* _REQUIRED WORK_:
In the records below, find the line that contains "Nous concluons notre" and the line that contains "temps où nous sommes encore en pleine". Set down exactly those lines and every line between them, and nothing more.

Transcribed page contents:
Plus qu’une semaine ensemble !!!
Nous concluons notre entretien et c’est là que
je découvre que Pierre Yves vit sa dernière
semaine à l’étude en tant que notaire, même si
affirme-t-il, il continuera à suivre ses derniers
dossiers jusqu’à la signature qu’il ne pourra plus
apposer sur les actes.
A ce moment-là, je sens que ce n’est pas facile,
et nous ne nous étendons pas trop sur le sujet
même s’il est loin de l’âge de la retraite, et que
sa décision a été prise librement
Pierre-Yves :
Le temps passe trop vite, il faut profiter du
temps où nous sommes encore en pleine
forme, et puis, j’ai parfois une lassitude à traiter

* _FINISHED TASK_:
Nous concluons notre entretien et c’est là que
je découvre que Pierre Yves vit sa dernière
semaine à l’étude en tant que notaire, même si
affirme-t-il, il continuera à suivre ses derniers
dossiers jusqu’à la signature qu’il ne pourra plus
apposer sur les actes.
A ce moment-là, je sens que ce n’est pas facile,
et nous ne nous étendons pas trop sur le sujet
même s’il est loin de l’âge de la retraite, et que
sa décision a été prise librement
Pierre-Yves :
Le temps passe trop vite, il faut profiter du
temps où nous sommes encore en pleine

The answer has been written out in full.